Il a hoché la tête, pas vraiment convaincu par ma réponse. Puis, il a tenté de prendre un air détaché ... (Oh vous ai-je dit que Largo est le pire comédien que je connaisse ? C’est sans doute pour ça qu’il est foncièrement honnête: il ne sait ni mentir, ni cacher ses émotions ... ) Bref, il a tenté de prendre un air détaché et a enfin lancé le sujet de conversation qui l’intéressait.
- “ Je t’ai vue parler avec un type pendant la soirée ... Un ami à toi ? ”
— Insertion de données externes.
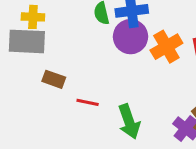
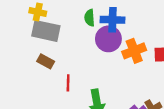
gray rectangle: (27, 41) -> (46, 31), moved
red line: (88, 102) -> (68, 83), turned 70

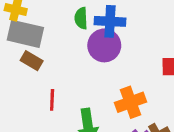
orange cross: (134, 51) -> (130, 102), moved
brown rectangle: (46, 61) -> (32, 61), moved

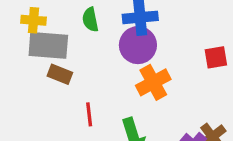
green semicircle: (81, 18) -> (90, 20), moved
orange cross: (130, 102) -> (153, 82), moved

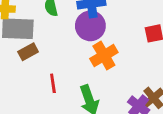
brown rectangle: (60, 74) -> (28, 52), turned -48

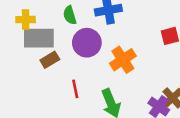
purple circle: (90, 26) -> (87, 43), moved

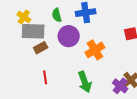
yellow cross: (26, 20) -> (24, 17), turned 32
red line: (75, 89) -> (45, 77), moved

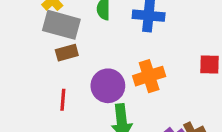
purple circle: (69, 36) -> (108, 86), moved

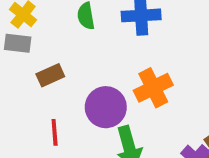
gray rectangle: (61, 25) -> (18, 43), moved, size x0.6

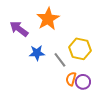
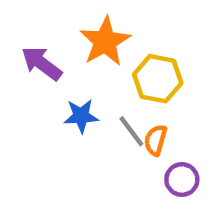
yellow hexagon: (80, 49) -> (158, 79), moved
orange semicircle: (71, 79) -> (156, 140), moved

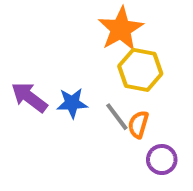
orange star: (105, 41) -> (121, 29), moved
purple arrow: (42, 63) -> (29, 97), moved

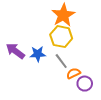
yellow hexagon: (140, 70) -> (61, 37), moved
orange semicircle: (138, 124) -> (73, 73), moved, turned 48

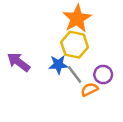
blue star: (38, 54) -> (58, 65), moved
purple circle: (85, 84) -> (103, 75), moved

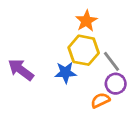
orange star: (77, 19) -> (86, 21), size x0.7
gray line: (75, 75) -> (111, 61), moved

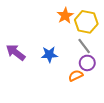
yellow hexagon: (84, 50) -> (86, 22), moved

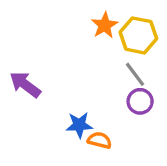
blue star: (49, 55) -> (79, 125), moved
orange semicircle: (76, 76) -> (100, 140), moved, turned 40

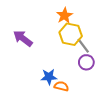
yellow hexagon: (138, 35) -> (71, 34), moved
purple arrow: (25, 84) -> (23, 38), moved

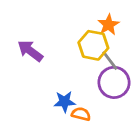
orange star: (64, 15) -> (109, 25), moved
purple circle: (86, 62) -> (114, 82), size x1.5

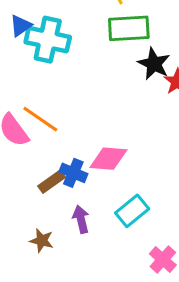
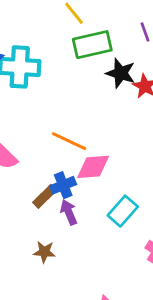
orange line: (40, 119) -> (69, 141), moved
blue cross: (73, 173) -> (63, 185), turned -35
purple arrow: (81, 219) -> (69, 212), moved

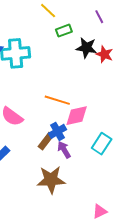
green rectangle: (92, 45) -> (64, 31), size x0.6
brown star: (44, 252) -> (51, 180), size x1.8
Ah nous y étions ! La raison de sa soudaine nervosité, c’était l’œuvre de cette bonne vieille madame jalousie qui depuis des siècles et des siècles accomplit sa tâche avec une étonnante promptitude et un perfectionnisme à toute épreuve ... En temps normal, sa réaction m’aurait flattée, ou du moins un peu vengée pour toutes les petites nanas qu’il faisait défiler sous mes yeux, mais bizarrement, ce soir-là, j’étais très loin de tout ça, mélancolique, plongée dans les souvenirs.
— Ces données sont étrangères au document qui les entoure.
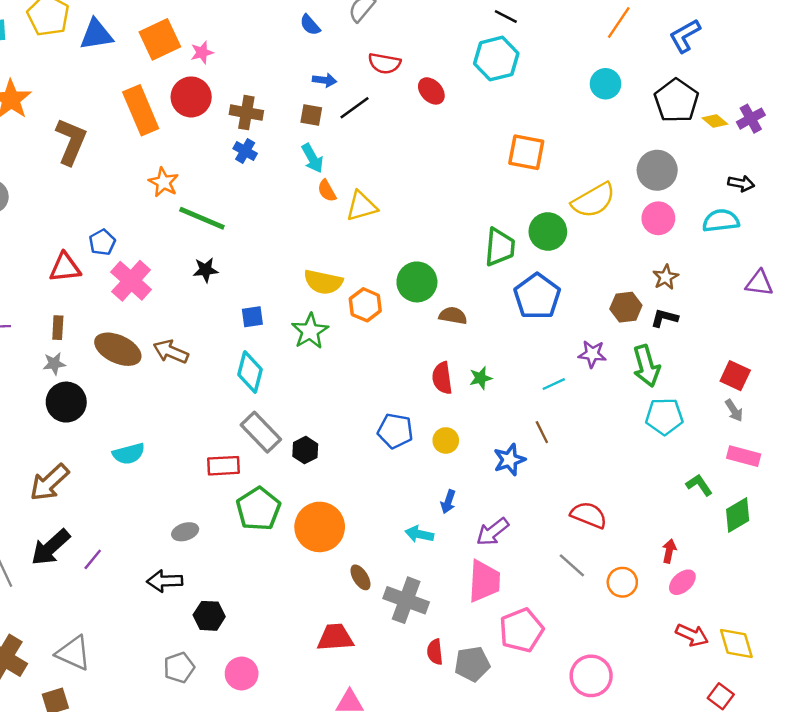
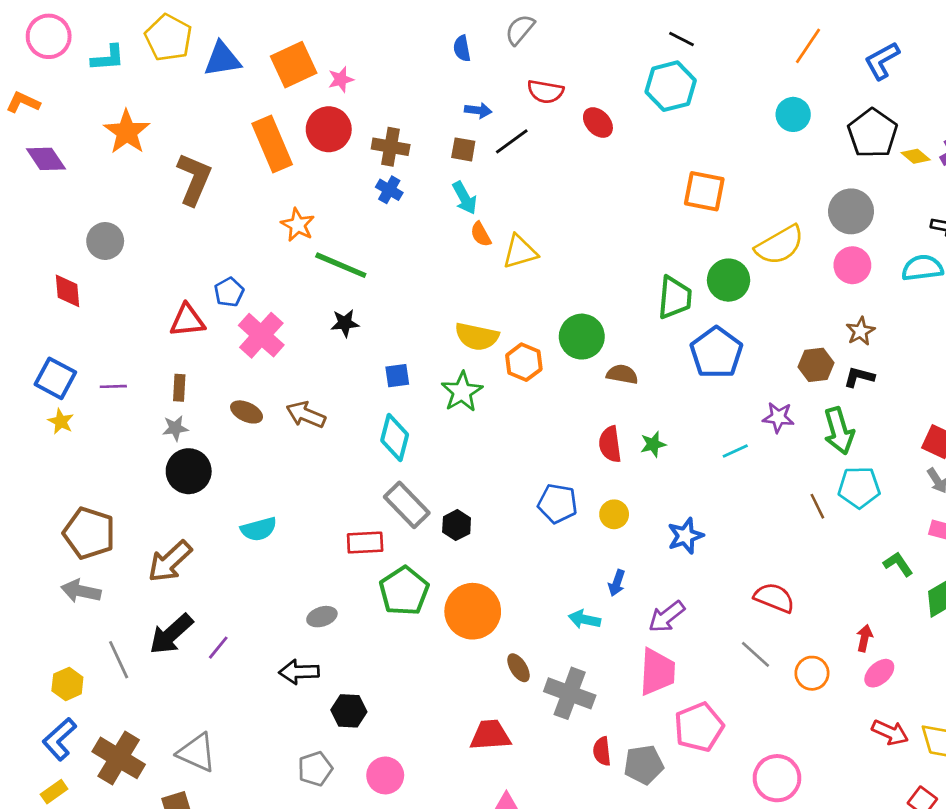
blue semicircle: (310, 25) -> (462, 48), turned 30
brown ellipse: (118, 349) -> (247, 412), size x0.6
brown line: (542, 432) -> (817, 506), moved

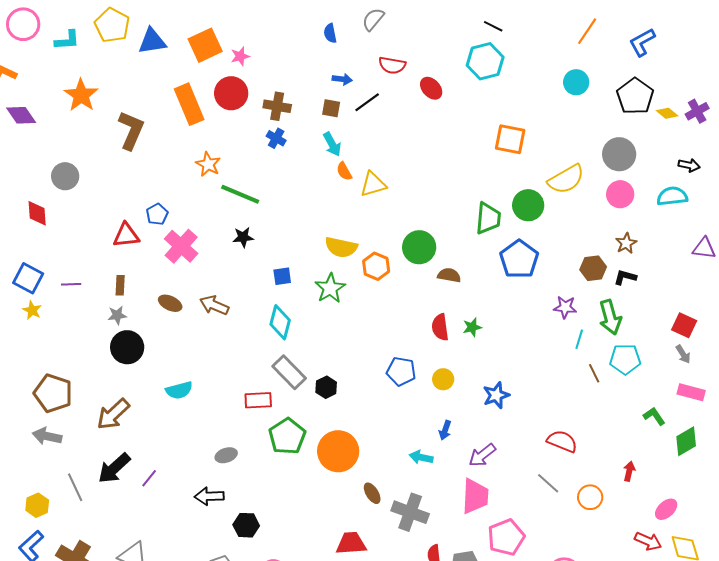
cyan line: (735, 451) -> (579, 339), moved, turned -48
pink ellipse: (879, 673) -> (666, 509), moved

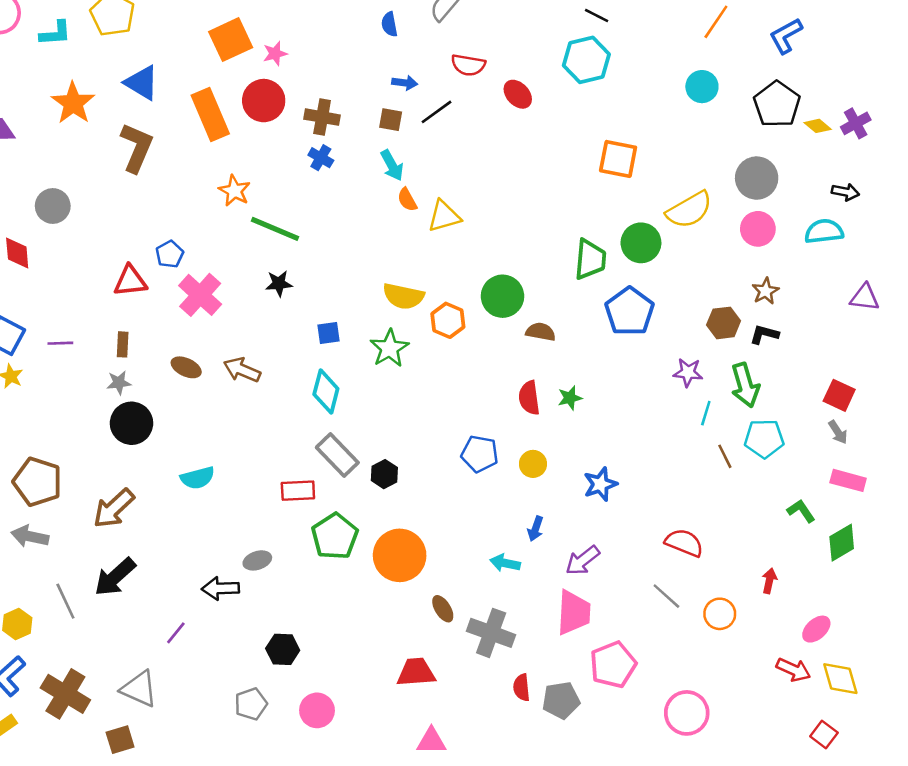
blue triangle: (152, 41) -> (142, 83), moved, turned 40
purple line: (149, 478) -> (176, 633), moved
black arrow: (209, 496) -> (220, 588), moved

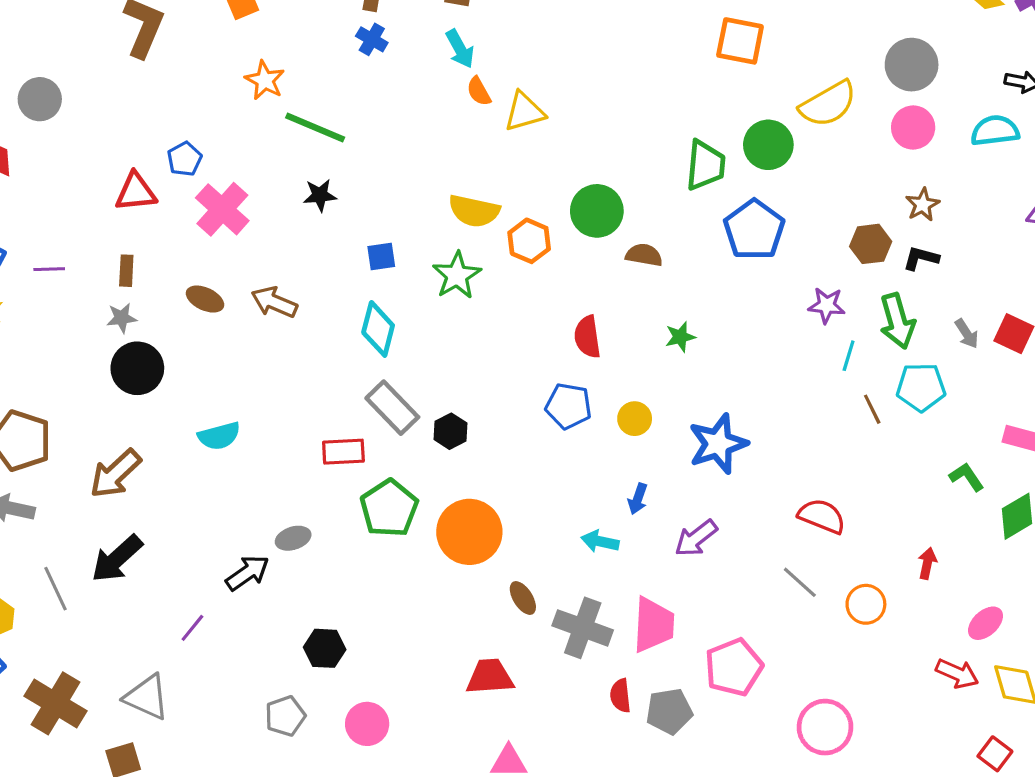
red semicircle: (529, 398) -> (587, 337), moved
gray arrow: (838, 432) -> (967, 334), moved
blue star: (600, 484) -> (718, 444), size x1.4
black arrow: (220, 588) -> (247, 573), turned 147
pink trapezoid: (574, 613) -> (653, 625), moved

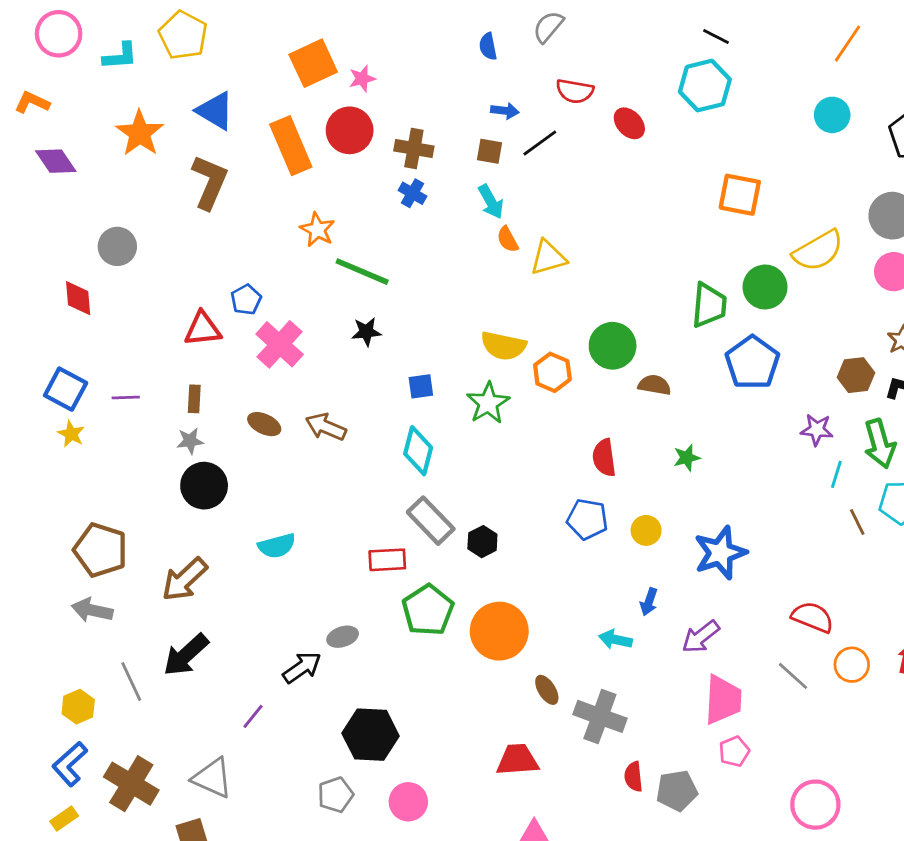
orange circle: (866, 604) -> (852, 665), moved
pink trapezoid: (653, 625) -> (723, 700), moved
black hexagon: (325, 648) -> (371, 735), size x1.5
pink pentagon: (734, 667) -> (734, 751), size x0.6

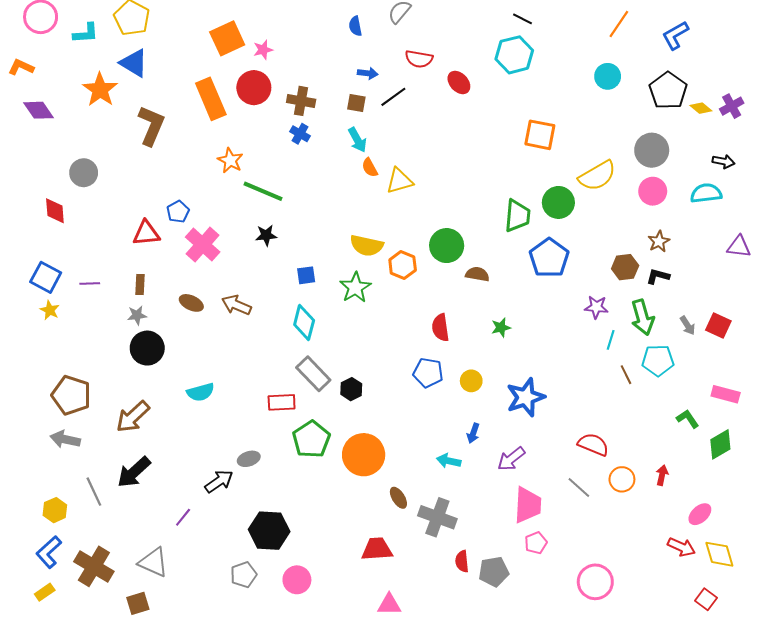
blue triangle: (215, 111) -> (134, 63), moved

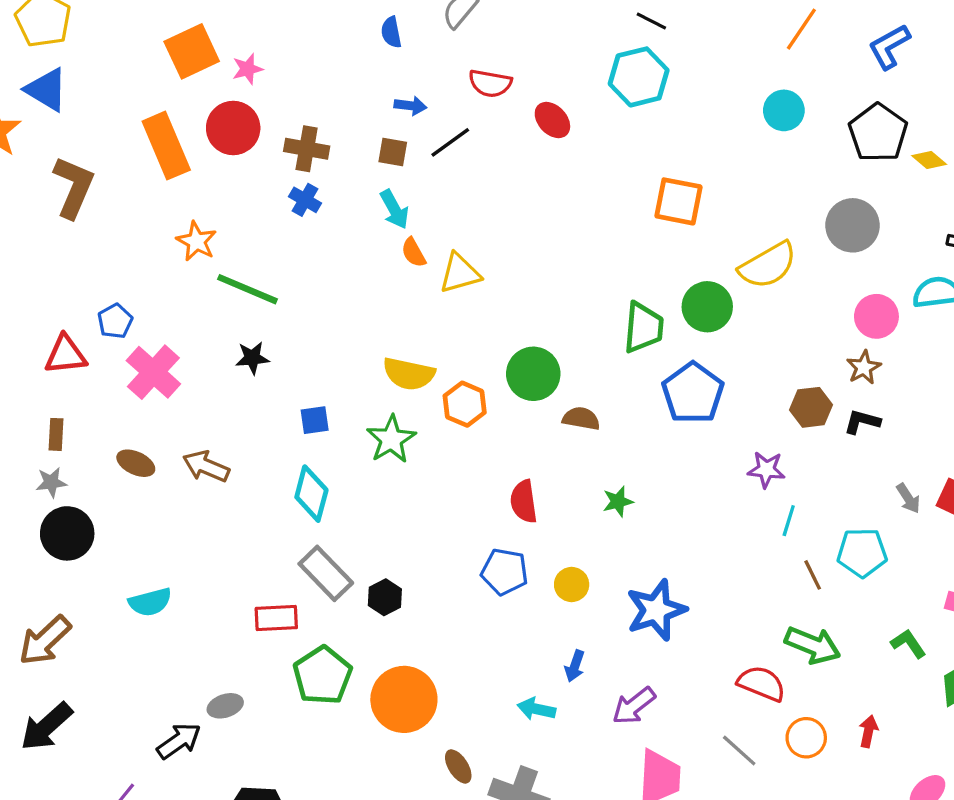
pink circle: (653, 191) -> (876, 316), moved
green arrow: (642, 317) -> (813, 645), moved, turned -52

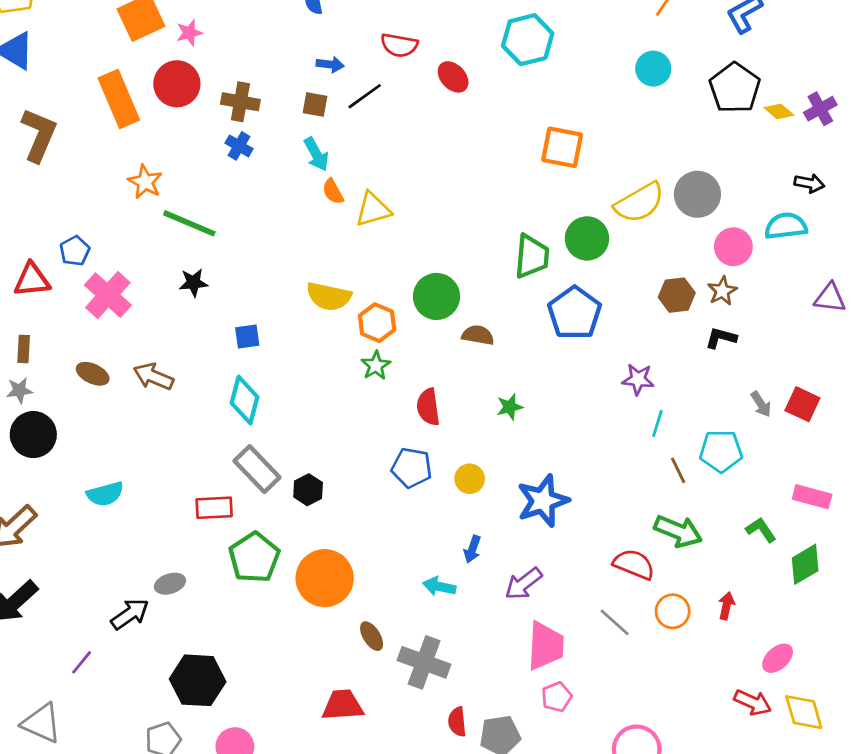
gray circle: (853, 225) -> (697, 194), moved
brown hexagon: (811, 407) -> (677, 295), moved
green star: (391, 439) -> (376, 365), moved, size x0.7

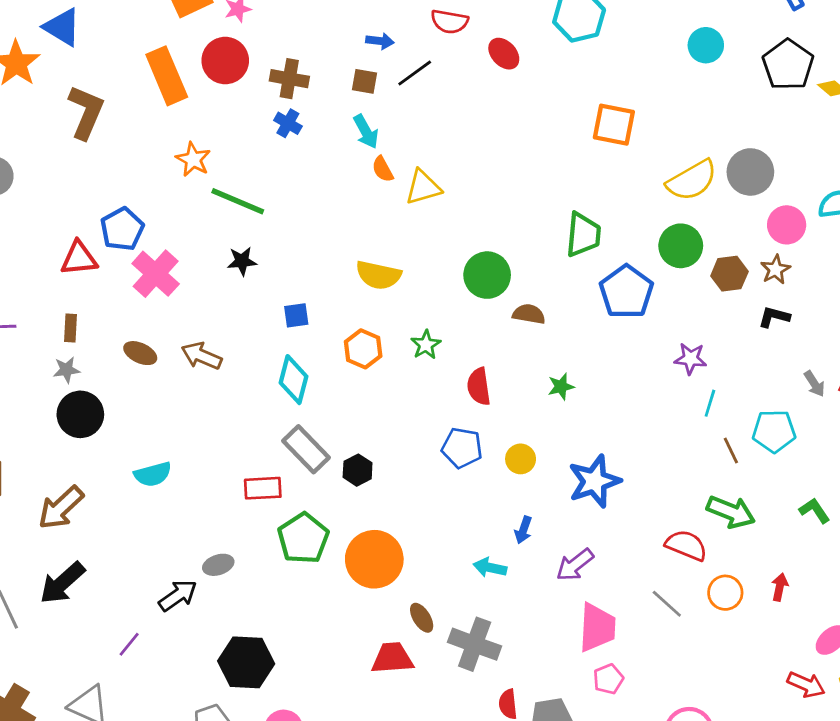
green circle: (587, 238) -> (681, 246), moved
blue pentagon: (75, 251) -> (122, 229), size x1.4
orange hexagon: (377, 323) -> (363, 349), moved
red trapezoid: (343, 705) -> (392, 658), moved

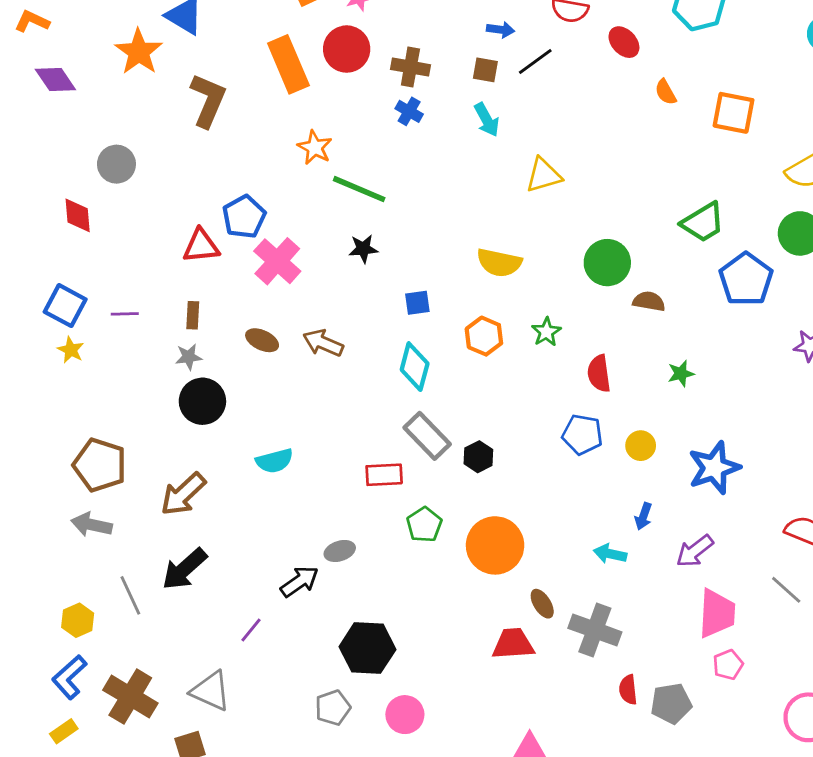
orange semicircle: (383, 169) -> (666, 92), moved
green trapezoid: (583, 235) -> (703, 222), turned 54
green pentagon: (303, 538) -> (424, 525), size x0.7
- “ Non, c’était un type comme ça ... Jamais vu de ma vie. Il m’a draguée et comme il a vu que ça ne marchait pas, il est parti.
- Ah. ”
Je ne sais pas du tout pourquoi je lui ai menti ... Ah si je sais : parce que pendant toute la période où j’avais été la maîtresse de Baker, je n’avais fait que ça, sans arrêt, mentir sur tout, à tout le monde ... Baker était égale à mensonge, CQFD, alors quoi de plus normal que de continuer à mentir ? Bien sûr, Largo n’en aurait pas parlé à sa charmante épouse, pas plus qu’il n’en aurait parlé à la presse pour nuire à sa réputation au sein de son parti, mais je l’ai quand même fait. Je l’ai protégé encore et toujours. Est-ce inscrit dans mes gènes de toujours vouloir protéger les hommes dont je tombe amoureuse ? N’ai-je aucune fierté ?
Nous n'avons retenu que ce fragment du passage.